More than 90% of organizations report having at least one dedicated SOC analyst. Not surprisingly, the analysis showed a strong correlation between company size, the number of phishing incidents, and the number of SOC employees.
For example, 41% of organizations with more than 10,000 employees have twenty or more SOC analysts. The same is true of organizations with 60,000 or more phishing incidents per year.
Based on the average 33,108 phishing incidents organizations face annually, along with the average time to remediate these incidents, the average SOC needs 110 analysts working forty hours a week on nothing but incident response to successfully remediate all reported emails. But since the average number of SOC analysts in our survey is 15.3, that means there’s a staffing gap of at least 95 full-time employees. This gap currently results in failing to detect phishing incidents, which opens each organization to the possibility of breaches or fraud.

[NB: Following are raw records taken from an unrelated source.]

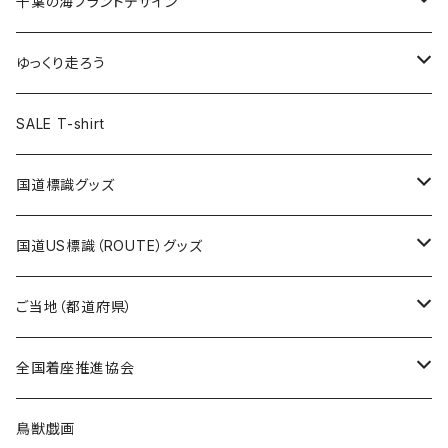
キャップ
キーホルダー
缶バッジ
JAGUARさんコラボグッズ
缶バッジ
キャップ
Tシャツ
千葉の海ブランドデザイン
選手缶バッジ54mm
Tシャツ
トートバッグ
クリアファイル
キーホルダー
サコッシュ
クリアファイル
エコバッグ
キャップ
Tシャツ
ゆっくり走ろう
ステッカー
ランチバッグ
クリアファイル
ホテルキーホルダー
マスク
ステッカー
ステッカー
キャップ
Tシャツ
SALE T-shirt
エコバッグ
モーテルキーホルダー
エコバッグ
モーテルキーホルダー
ホテルキーホルダー
ステッカー
ステッカー
国道標識グッズ
トートバッグ
千葉ロッテマリーンズコラボ
ホテルキーホルダー
ホテルキーホルダー
ステッカー
国道US標識（ROUTE）グッズ
国道0～99号線
トートバッグ
Tシャツ
ステッカー
ご当地（都道府県）
国道100～199号線
ROUTE 0～99号線
キャップ
Tシャツ
北海道
全国着座推進協会
国道200～299号線
ROUTE100～199号線
ROUTE 0～99号線
キャップ
青森県
ステッカー
鳥獣戯画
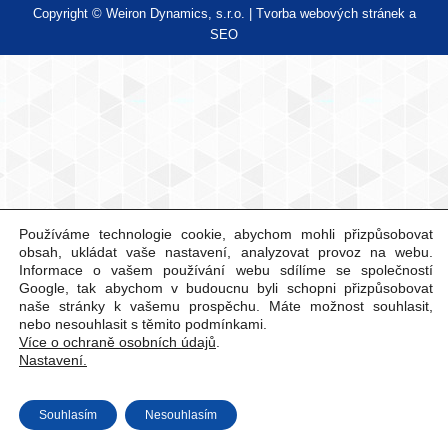
Copyright © Weiron Dynamics, s.r.o. |
Tvorba webových stránek
a
SEO
Používáme technologie cookie, abychom mohli přizpůsobovat
obsah, ukládat vaše nastavení, analyzovat provoz na webu.
Informace o vašem používání webu sdílíme se společností
Google, tak abychom v budoucnu byli schopni přizpůsobovat
naše stránky k vašemu prospěchu. Máte možnost souhlasit,
nebo nesouhlasit s těmito podmínkami.
Více o ochraně osobních údajů
.
Nastavení.
Souhlasím
Nesouhlasím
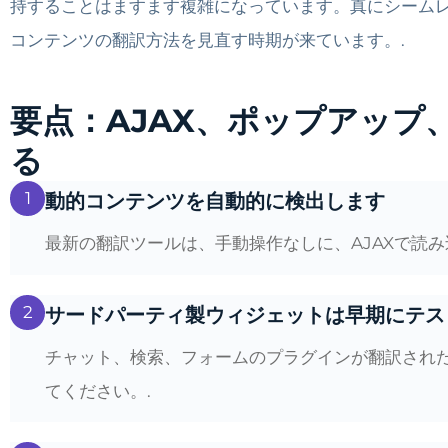
持することはますます複雑になっています。真にシーム
コンテンツの翻訳方法を見直す時期が来ています。.
要点：AJAX、ポップアッ
る
1
動的コンテンツを自動的に検出します
最新の翻訳ツールは、手動操作なしに、AJAXで読
2
サードパーティ製ウィジェットは早期にテス
チャット、検索、フォームのプラグインが翻訳され
てください。.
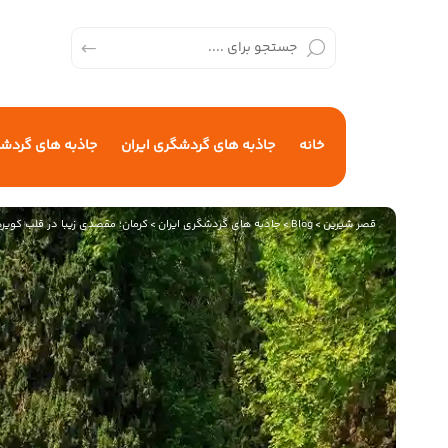
خانه
جاذبه های گردشگری ایران
جاذبه های گردش
قصر شیرین
>
Blog
>
جاذبه های گردشگری ایران
>
کرمان؛ مقصدی زیبا در قلب کویره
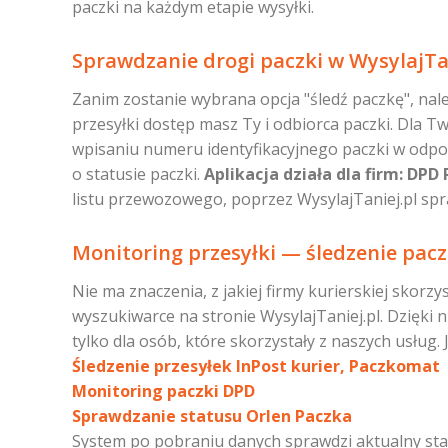
paczki na każdym etapie wysyłki.
Sprawdzanie drogi paczki w WysylajTani
Zanim zostanie wybrana opcja "śledź paczkę", na
przesyłki dostęp masz Ty i odbiorca paczki. Dla T
wpisaniu numeru identyfikacyjnego paczki w odpow
o statusie paczki.
Aplikacja działa dla firm: DPD
listu przewozowego, poprzez WysylajTaniej.pl spr
Monitoring przesyłki — śledzenie pacz
Nie ma znaczenia, z jakiej firmy kurierskiej skorz
wyszukiwarce na stronie WysylajTaniej.pl. Dzięki n
tylko dla osób, które skorzystały z naszych usług. 
Śledzenie przesyłek InPost kurier, Paczkomat
Monitoring paczki DPD
Sprawdzanie statusu Orlen Paczka
System po pobraniu danych sprawdzi aktualny statu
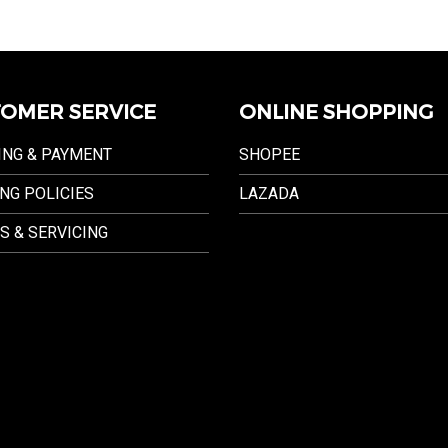
OMER SERVICE
ONLINE SHOPPING
ING & PAYMENT
SHOPEE
NG POLICIES
LAZADA
S & SERVICING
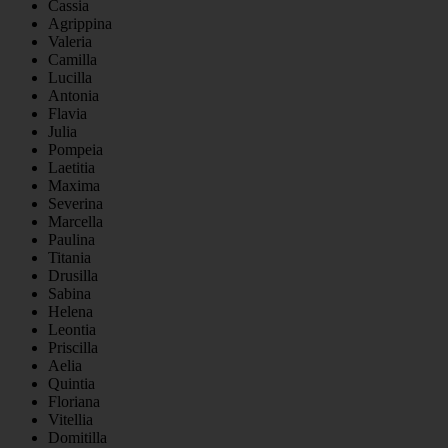
Cassia
Agrippina
Valeria
Camilla
Lucilla
Antonia
Flavia
Julia
Pompeia
Laetitia
Maxima
Severina
Marcella
Paulina
Titania
Drusilla
Sabina
Helena
Leontia
Priscilla
Aelia
Quintia
Floriana
Vitellia
Domitilla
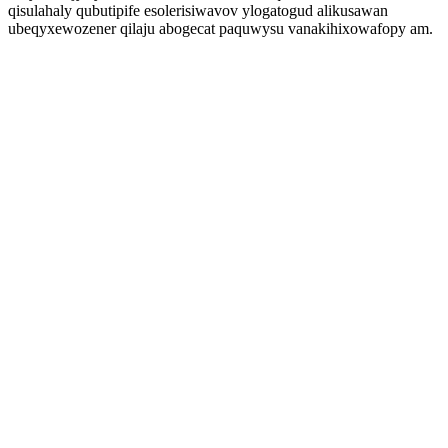
qisulahaly qubutipife esolerisiwavov ylogatogud alikusawan
ubeqyxewozener qilaju abogecat paquwysu vanakihixowafopy am.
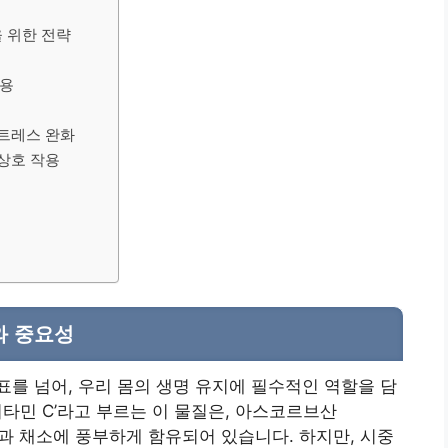
을 위한 전략
작용
 스트레스 완화
 상호 작용
와 중요성
표를 넘어, 우리 몸의 생명 유지에 필수적인 역할을 담
비타민 C’라고 부르는 이 물질은, 아스코르브산
로 과일과 채소에 풍부하게 함유되어 있습니다. 하지만, 시중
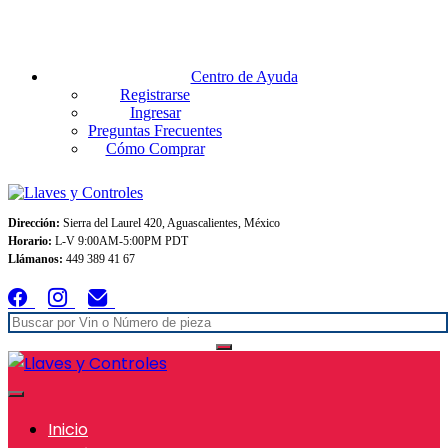
Envios GRATIS A TODO MEXICO en pedidos superiores $999
Centro de Ayuda
Registrarse
Ingresar
Preguntas Frecuentes
Cómo Comprar
Dirección:
Sierra del Laurel 420, Aguascalientes, México
Horario:
L-V 9:00AM-5:00PM PDT
Llámanos:
449 389 41 67
Inicio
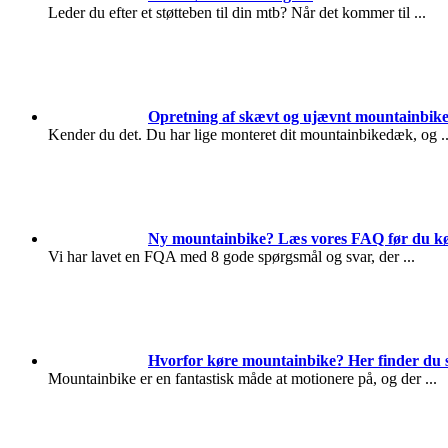
Leder du efter et støtteben til din mtb? Når det kommer til
...
Opretning af skævt og ujævnt mountainbik
Kender du det. Du har lige monteret dit mountainbikedæk, og
.
Ny mountainbike? Læs vores FAQ før du k
Vi har lavet en FQA med 8 gode spørgsmål og svar, der
...
Hvorfor køre mountainbike? Her finder du 
Mountainbike er en fantastisk måde at motionere på, og der
...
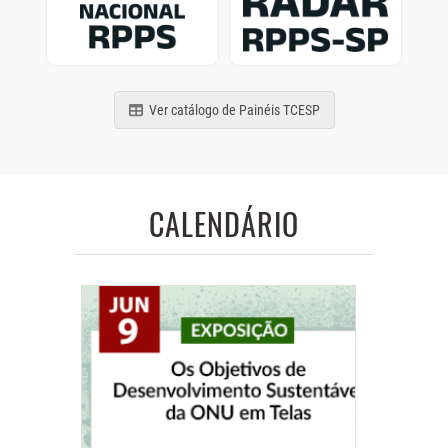
de municípios e estados
Previdência Social
brasileiros
paulistas
Ver catálogo de Painéis TCESP
CALENDÁRIO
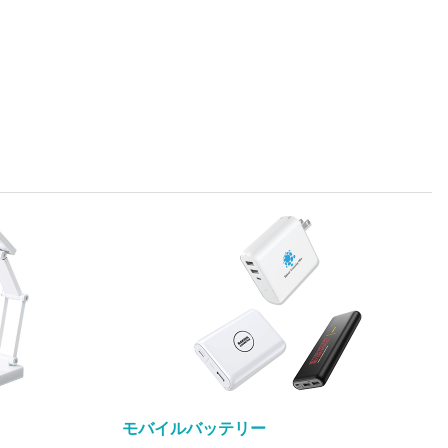
モバイルバッテリー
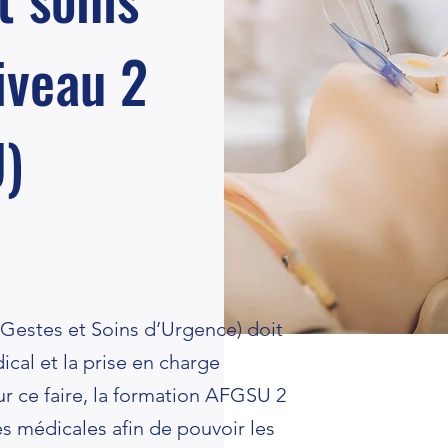
iveau 2
)
Gestes et Soins d’Urgence) doit
ical et la prise en charge
r ce faire, la formation AFGSU 2
es médicales afin de pouvoir les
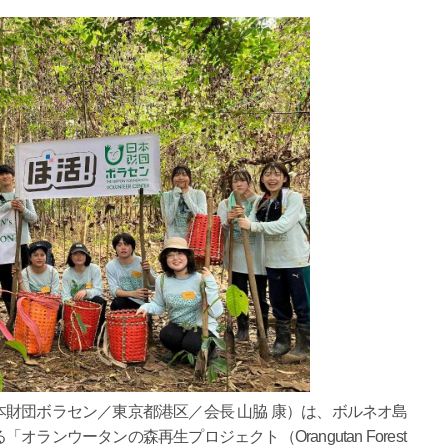
財団ボラセン／東京都港区／会長 山脇 康）は、ボルネオ島
ンウータンの森再生プロジェクト（Orangutan Forest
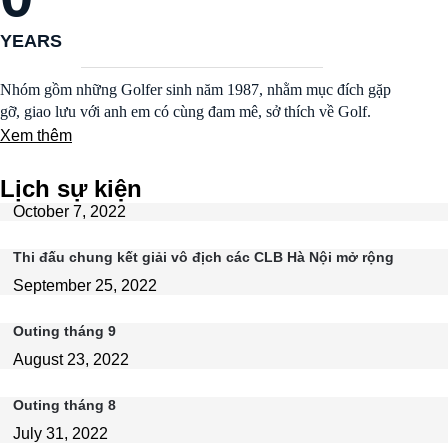
YEARS
Nhóm gồm những Golfer sinh năm 1987, nhằm mục đích gặp
gỡ, giao lưu với anh em có cùng đam mê, sở thích về Golf.
Xem thêm
Lịch sự kiện
October 7, 2022
Thi đấu chung kết giải vô địch các CLB Hà Nội mở rộng
September 25, 2022
Outing tháng 9
August 23, 2022
Outing tháng 8
July 31, 2022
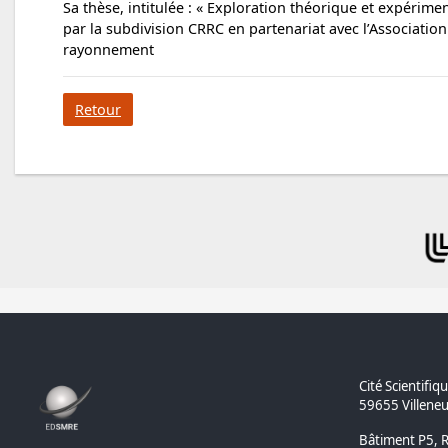
Sa thèse, intitulée : « Exploration théorique et expérim
par la subdivision CRRC en partenariat avec l’Associatio
rayonnement
Retour
Cité Scientifiqu
59655 Villeneu
Bâtiment P5, 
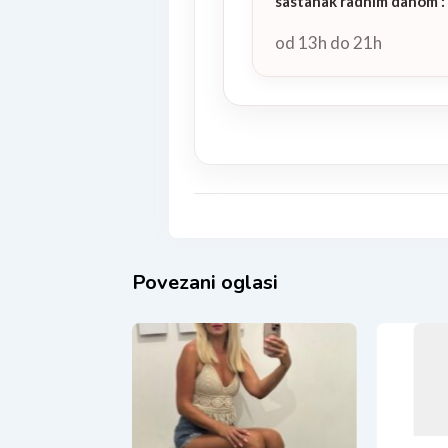
sastanak radnim danom
:
od 13h do 21h
Povezani oglasi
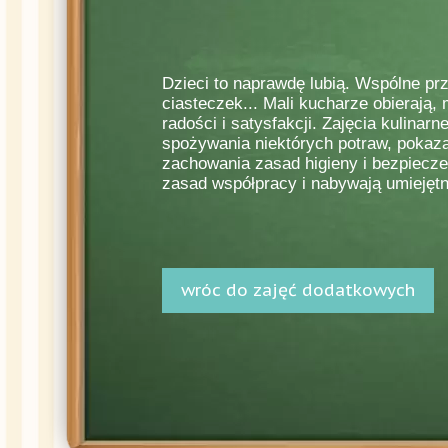
Dzieci to naprawdę lubią. Wspólne pr
ciasteczek... Mali kucharze obierają, m
radości i satysfakcji. Zajęcia kulinar
spożywania niektórych potraw, pokaz
zachowania zasad higieny i bezpiecze
zasad współpracy i nabywają umiejęt
wróc do zajęć dodatkowych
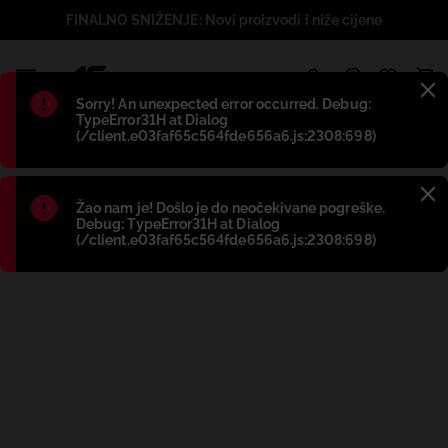
FINALNO SNIŽENJE: Novi proizvodi i niže cijene
1
Błąd
:
Sorry! An unexpected error occurred. Debug:
TypeError31H at Dialog
(/client.e03faf65c564fde656a6.js:2308:698)
Błąd
:
Žao nam je! Došlo je do neočekivane pogreške.
Debug: TypeError31H at Dialog
(/client.e03faf65c564fde656a6.js:2308:698)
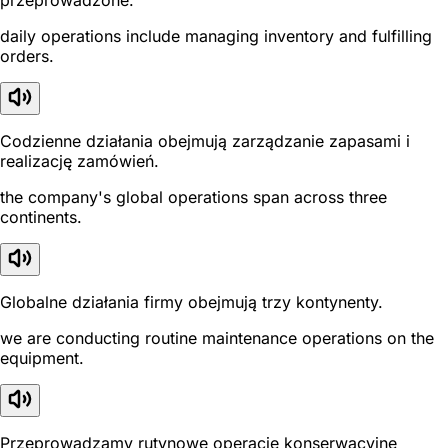
przeprowadzone.
daily operations include managing inventory and fulfilling
orders.
Codzienne działania obejmują zarządzanie zapasami i
realizację zamówień.
the company's global operations span across three
continents.
Globalne działania firmy obejmują trzy kontynenty.
we are conducting routine maintenance operations on the
equipment.
Przeprowadzamy rutynowe operacje konserwacyjne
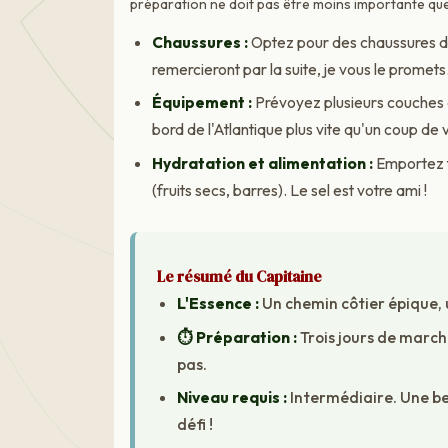
préparation ne doit pas être moins importante qu
Chaussures :
Optez pour des chaussures de
remercieront par la suite, je vous le promets
Équipement :
Prévoyez plusieurs couches 
bord de l'Atlantique plus vite qu'un coup de v
Hydratation et alimentation :
Emportez t
(fruits secs, barres). Le sel est votre ami !
Le résumé du Capitaine
L'Essence :
Un chemin côtier épique, 
⏱ Préparation :
Trois jours de marc
pas.
Niveau requis :
Intermédiaire. Une be
défi !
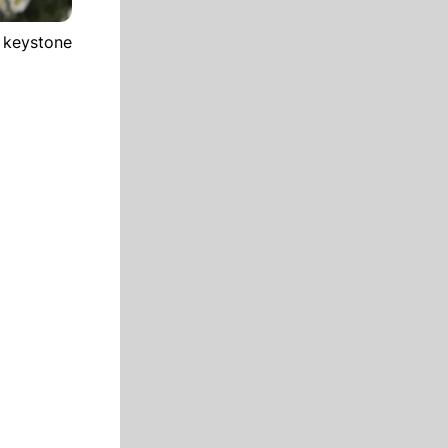
- keystone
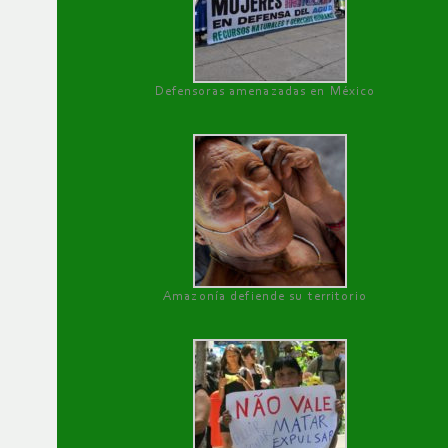
Defensoras amenazadas en México
Amazonía defiende su territorio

According to the 2019 Verizon Data Breach Investigations Report (DBIR), more than 90% of all data breaches begin with a well-targeted email. For US-based organizations, the average cost of each data breach is now $8.19 million, with a 14.8% probability of suffering at least one breach within the next year, according to Ponemon Institute. If you multiply the average breach cost of $8.19 million by the probability of 14.8%, the annual breach risk is $1.2 million.
Meanwhile, the Verizon DBIR finds that the average data breach results in exfiltration of data within minutes or hours—while it often takes months for the breach to be discovered. This is likely a symptom of understaffed and inefficient SOC processes for handling phishing incidents. Ideally, SOC analysts would be able to triage, investigate, and remediate reported phishing incidents within minutes, enabling the business to remediate the compromise and contain the breach.
This could easily save 90% of SOC analysts’ time, which could then be applied to far more important initiatives.
As part of our quarterly phishing incident response survey, we asked respondents how much reducing the response time required for phishing incident response would reduce their breach risk. Overall, this quarter’s respondents felt their business could reduce breach risk by an average 54% by automating the process of phishing incident response.
In the United States, that figure rose 3% from the previous quarter, to an average 56% reduction in breach risk, while in the United Kingdom, estimates rose 4% during the same period, to an average 48% reduction. On a global basis, a 54% reduction in breach risk would result in a $654,545 decrease in annual breach risk for the average business.
Based on the data captured in this quarter’s phishing incident response survey, it’s possible to establish the variables needed to estimate the cost of manually handling phishing incidents, average breach risk, and the potential cost savings of automating the process.
To calculate a custom ROI for your organization, visit www.agari.com/roi
Using averages for all variables, the detailed calculations above show a total annual cost to the SOC of $9.9 million and an average annual breach risk of $1.2 million—for a total cost $11.1 million per company.
By implementing automated phishing incident response processes that reduce the time to triage, investigate, and remediate phishing incidents by 90%, and the time to discover and remediate data breaches by up to 54%, organizations could save $8.9 million in SOC costs and $654,545 in breach risk—for a total savings of $9.55 million annually.